How Is Work Calculated When Stretching a Spring?

[jumptheair]

Homework Statement

Consider a spring with spring constant k = 8.42 N/m with an unstretched length of 0.250 m. How much work do you do on the spring in stretching it from a length of L1 = 0.450 m to a length of L2 = 0.559 m?

Homework Equations

F= kx
W=(1/2) kx^2

The Attempt at a Solution

since work is area under the curve of x vs. F graph, I did:
W=(1/2)(8.42)(0.559-0.450)^2 = 0.0500 J (wrong answer)
wrong maybe because this works only when u start at the unstretched length?

So I also tried W= (1/2) k xf^2 - (1/2) k xi^2 [where xf = 0.559 and xi=0.450)
=0.464J (still wrong)

What am i doing wrong?

 

[CompuChip]

How do you know it is wrong? Do you have the answer, or are you inputting it in some automated homework system? Because I think you did the right thing (that is, one of your attempts is right) but you didn't round correctly.

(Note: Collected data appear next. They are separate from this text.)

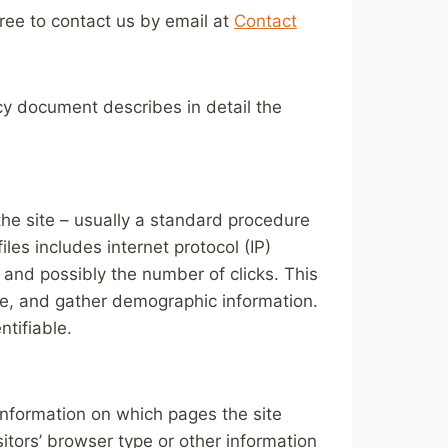
free to contact us by email at
Contact
icy document describes in detail the
 the site – usually a standard procedure
les includes internet protocol (IP)
 and possibly the number of clicks. This
ite, and gather demographic information.
ntifiable.
 information on which pages the site
itors’ browser type or other information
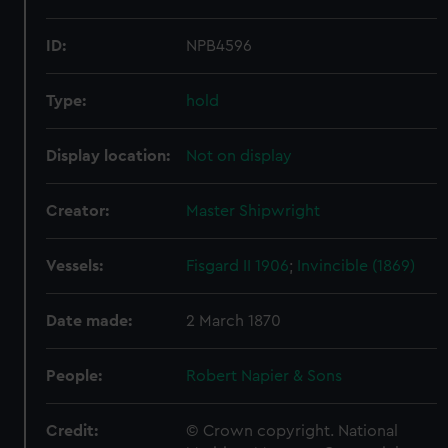
ID:
NPB4596
Type:
hold
Display location:
Not on display
Creator:
Master Shipwright
Vessels:
Fisgard II 1906
;
Invincible (1869)
Date made:
2 March 1870
People:
Robert Napier & Sons
Credit:
© Crown copyright. National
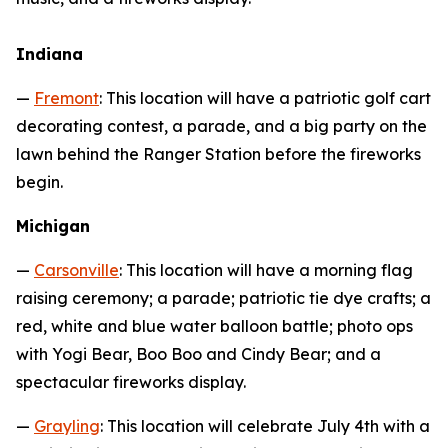
Indiana
—
Fremont
: This location will have a patriotic golf cart
decorating contest, a parade, and a big party on the
lawn behind the Ranger Station before the fireworks
begin.
Michigan
—
Carsonville
: This location will have a morning flag
raising ceremony; a parade; patriotic tie dye crafts; a
red, white and blue water balloon battle; photo ops
with Yogi Bear, Boo Boo and Cindy Bear; and a
spectacular fireworks display.
—
Grayling
: This location will celebrate July 4th with a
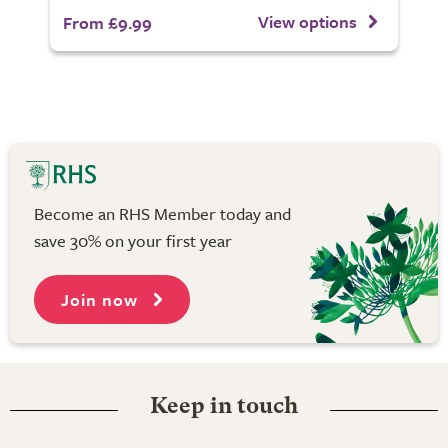
View options
From £9.99
Become an RHS Member today and
save 30% on your first year
Join now
Keep in touch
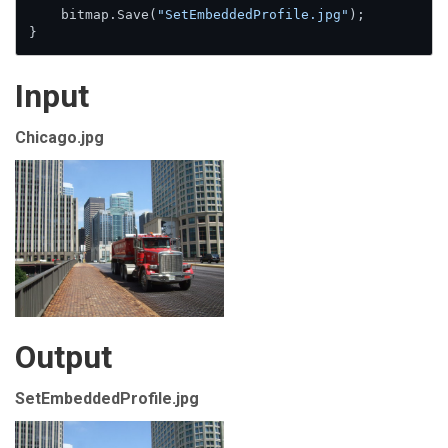
    bitmap.Save(
"SetEmbeddedProfile.jpg"
);

}
Input
Chicago.jpg
Output
SetEmbeddedProfile.jpg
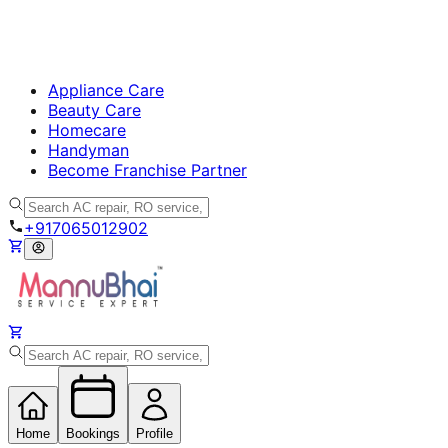
Appliance Care
Beauty Care
Homecare
Handyman
Become Franchise Partner
+917065012902
Home
Bookings
Profile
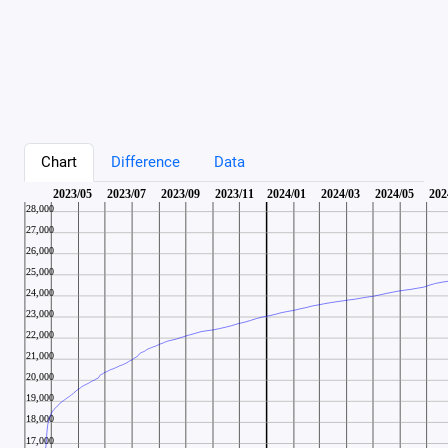
Chart
Difference
Data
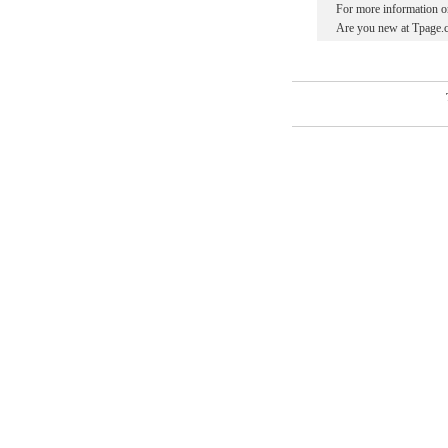
For more information o
Are you new at Tpage.c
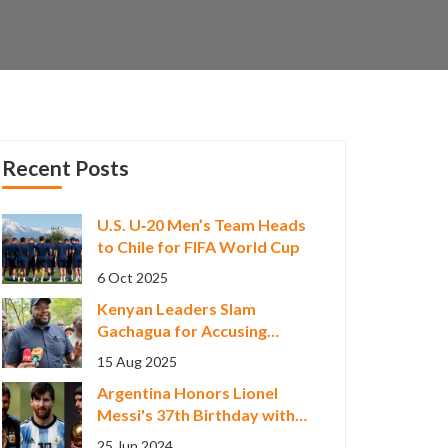
Recent Posts
U.S. U‑20 Men’s Team Heads
to Chile for FIFA World Cup
6 Oct 2025
Kenyan Leaders Slam
Gachagua for Accusing
Government Abroad, Fueling
15 Aug 2025
Political Storm
Argentina Honors Lionel
Messi's 37th Birthday with
Epic Career Highlights
25 Jun 2024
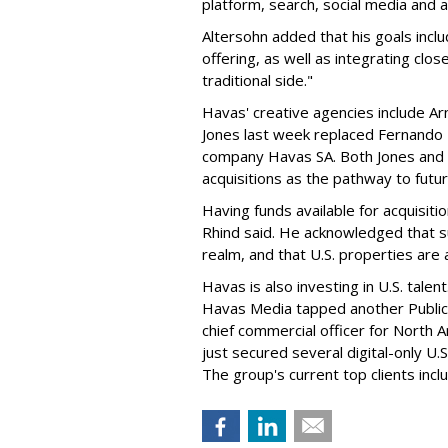
platform, search, social media and an
Altersohn added that his goals inclu
offering, as well as integrating cl
traditional side."
Havas' creative agencies include A
Jones last week replaced Fernando 
company Havas SA. Both Jones and 
acquisitions as the pathway to futu
Having funds available for acquisitio
Rhind said. He acknowledged that suc
realm, and that U.S. properties ar
Havas is also investing in U.S. tale
Havas Media tapped another Publicis
chief commercial officer for North 
just secured several digital-only U.
The group's current top clients incl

The correct attempt is the last one (tell me if you know about integration, then I can tell you why). But also your first remark, about the area under the curve, you are right. Try plotting the curve, marking the area you want to get and then try to see what you did wrong (in particular, also try marking the area you actually calculated in the first attempt).

 

[ogb p]

Your approach to finding the work done on the spring is on the right track, but there are a few things to consider. First, when using the equation W=(1/2) kx^2, the value of x should be the distance that the spring is stretched from its unstretched length. In this case, that would be (0.450-0.250) = 0.200 m. So the correct calculation would be W=(1/2)(8.42)(0.200)^2 = 0.042 J.

Additionally, when using the equation W=(1/2) k xf^2 - (1/2) k xi^2, the values of xi and xf should be the initial and final lengths of the spring, not the distances from the unstretched length. So the correct calculation would be W=(1/2)(8.42)(0.559)^2 - (1/2)(8.42)(0.450)^2 = 0.040 J.

In both cases, the work done on the spring is relatively small, which makes sense since the spring is only being stretched a small amount.